Parmi les pays du Sahel, le Mali se distingue par l’ampleur de la crise. Les régions de Gao, Tombouctou et Kidal, déjà éprouvées par des années d’instabilité, subissent de plein fouet les conséquences des violences armées. Les populations locales, contraintes de fuir vers le sud du pays, notamment à Bamako ou Sikasso, s’entassent dans des camps de déplacés où les conditions de vie sont précaires.

Fanta Touré Diop, représentante régionale de l’ONG Action contre la Faim, alerte sur l’urgence d’agir : « Le Mali, comme ses voisins le Burkina Faso et le Niger, fait face à des défis sécuritaires et humanitaires sans précédent. La combinaison des conflits, du changement climatique et de la baisse des financements crée une tempête parfaite pour les populations les plus vulnérables. »

Quelles solutions pour inverser la tendance ?

Face à cette crise, une réponse coordonnée et multisectorielle s’impose. Plusieurs pistes sont évoquées par les experts pour renforcer la résilience des populations.

Renforcer le leadership politique : Le gouvernement malien doit jouer un rôle central dans la coordination des actions, en collaboration avec les organisations internationales et la société civile. Des politiques publiques adaptées, combinant aide d’urgence et développement à long terme, sont indispensables.

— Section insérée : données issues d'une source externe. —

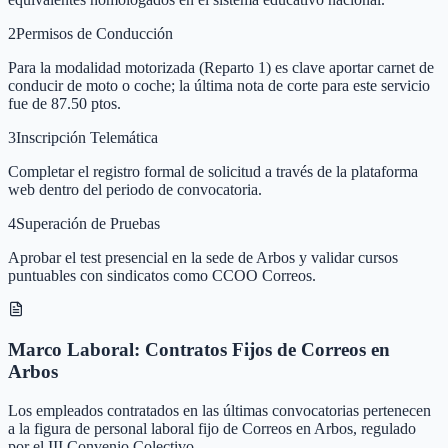
2
Permisos de Conducción
Para la modalidad motorizada (Reparto 1) es clave aportar carnet de
conducir de moto o coche; la última nota de corte para este servicio
fue de 87.50 ptos.
3
Inscripción Telemática
Completar el registro formal de solicitud a través de la plataforma
web dentro del periodo de convocatoria.
4
Superación de Pruebas
Aprobar el test presencial en la sede de Arbos y validar cursos
puntuables con sindicatos como CCOO Correos.
Marco Laboral: Contratos Fijos de Correos en
Arbos
Los empleados contratados en las últimas convocatorias pertenecen
a la figura de personal laboral fijo de Correos en Arbos, regulado
por el III Convenio Colectivo.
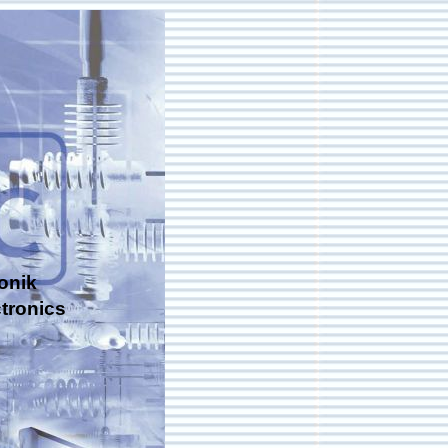
onik
tronics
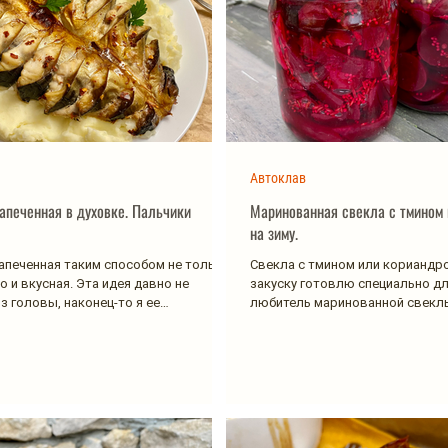
Автоклав
запеченная в духовке. Пальчики
Маринованная свекла с тмином
на зиму.
апеченная таким способом не только
Свекла с тмином или кориандро
о и вкусная. Эта идея давно не
закуску готовлю специально дл
з головы, наконец-то я ее
любитель маринованной свеклы
....
и с...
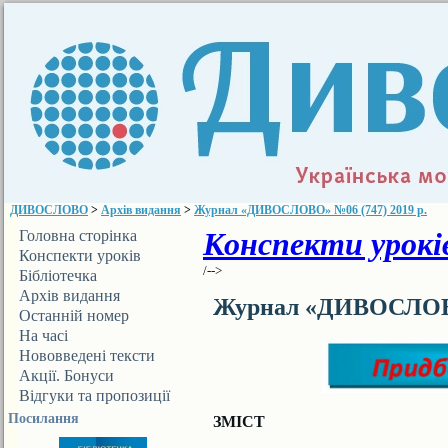
ДИВОСЛОВО
>
Архів видання
>
Журнал «ДИВОСЛОВО» №06 (747) 2019 р.
Конспекти уроків
Головна сторінка
Конспекти уроків
/-->
Бібліотечка
ДИВОСЛОВА
Архів видання
Журнал «ДИВОСЛОВО»
Останній номер
На часі
Нововведені тексти
Акції. Бонуси
Відгуки та пропозиції
Посилання
ЗМІСТ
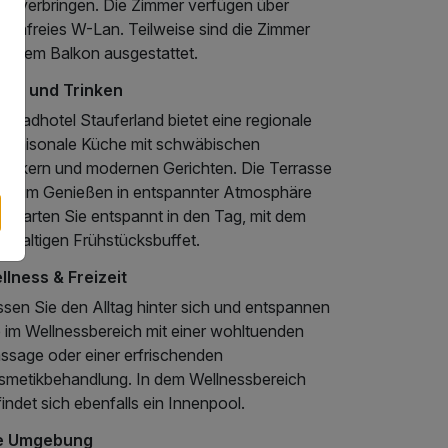
ge verbringen. Die Zimmer verfügen über
stenfreies W-Lan. Teilweise sind die Zimmer
 einem Balkon ausgestattet.
sen und Trinken
 Badhotel Stauferland bietet eine regionale
d saisonale Küche mit schwäbischen
assikern und modernen Gerichten. Die Terrasse
dt zum Genießen in entspannter Atmosphäre
. Starten Sie entspannt in den Tag, mit dem
chhaltigen Frühstücksbuffet.
llness & Freizeit
sen Sie den Alltag hinter sich und entspannen
e im Wellnessbereich mit einer wohltuenden
ssage oder einer erfrischenden
smetikbehandlung. In dem Wellnessbereich
indet sich ebenfalls ein Innenpool.
e Umgebung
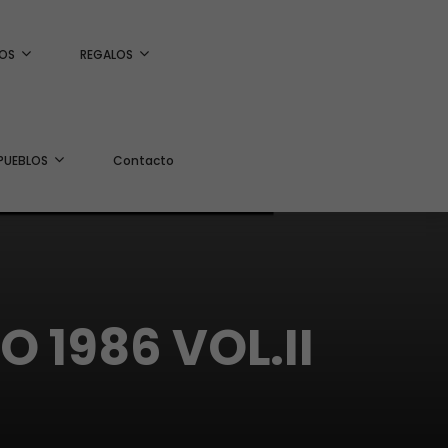
OS
REGALOS
PUEBLOS
Contacto
 1986 VOL.II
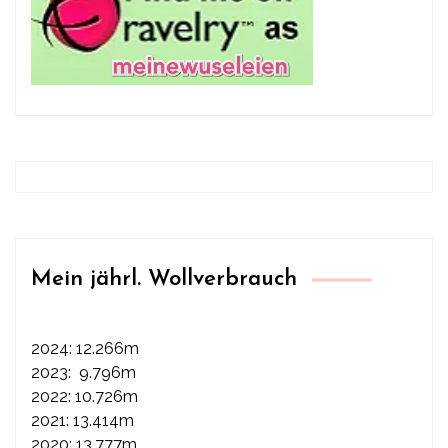
Mein jährl. Wollverbrauch
2024: 12.266m
2023: 9.796m
2022: 10.726m
2021: 13.414m
2020: 13.777m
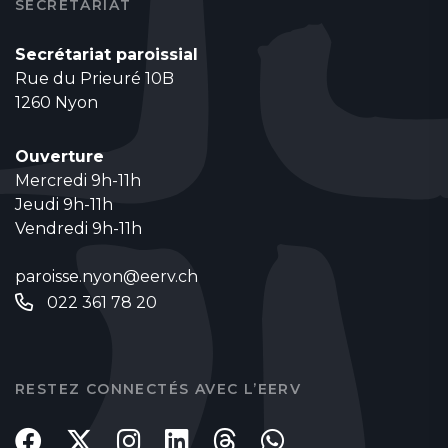
SECRÉTARIAT
Secrétariat paroissial
Rue du Prieuré 10B
1260 Nyon
Ouverture
Mercredi 9h-11h
Jeudi 9h-11h
Vendredi 9h-11h
paroisse.nyon@eerv.ch
022 361 78 20
RESTEZ CONNECTÉS AVEC L’EERV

Améliorer la collecte de données : Disposer d’informations précises sur les besoins des populations permet d’optimiser l’allocation des ressources et d’ajuster les stratégies en temps réel. Les données doivent être accessibles et partagées entre tous les acteurs concernés.

Mobiliser des financements durables : La crise actuelle est aussi une crise de financement. Avec un budget nécessaire estimé à 3,7 milliards de dollars pour couvrir les besoins régionaux, seule une infime partie (21 %) a été mobilisée à ce jour. Une augmentation significative des contributions des États et des bailleurs de fonds est urgente.

Enfin, soutenir les initiatives locales : Les communautés doivent être associées aux solutions. Des programmes de soutien à l’agriculture résiliente, à l’éducation nutritionnelle et à l’autonomisation des femmes peuvent contribuer à réduire la dépendance à l’aide extérieure.

Un appel à l’action immédiate

En 2025, 57 millions de personnes en Afrique de l’Ouest et centrale sont en insécurité alimentaire, dont 24,3 millions dans la seule région sahélienne. Parmi elles, 11,3 millions d’enfants et de femmes risquent de souffrir de malnutrition aiguë. Ces chiffres illustrent l’urgence d’une mobilisation conjointe des gouvernements, des ONG et de la communauté internationale.

La crise au Sahel n’est pas une fatalité. Elle exige des décisions audacieuses, une solidarité renforcée et une vision à long terme. Sans une action immédiate et concertée, des millions de vies resteront en danger. Le moment d’agir est désormais.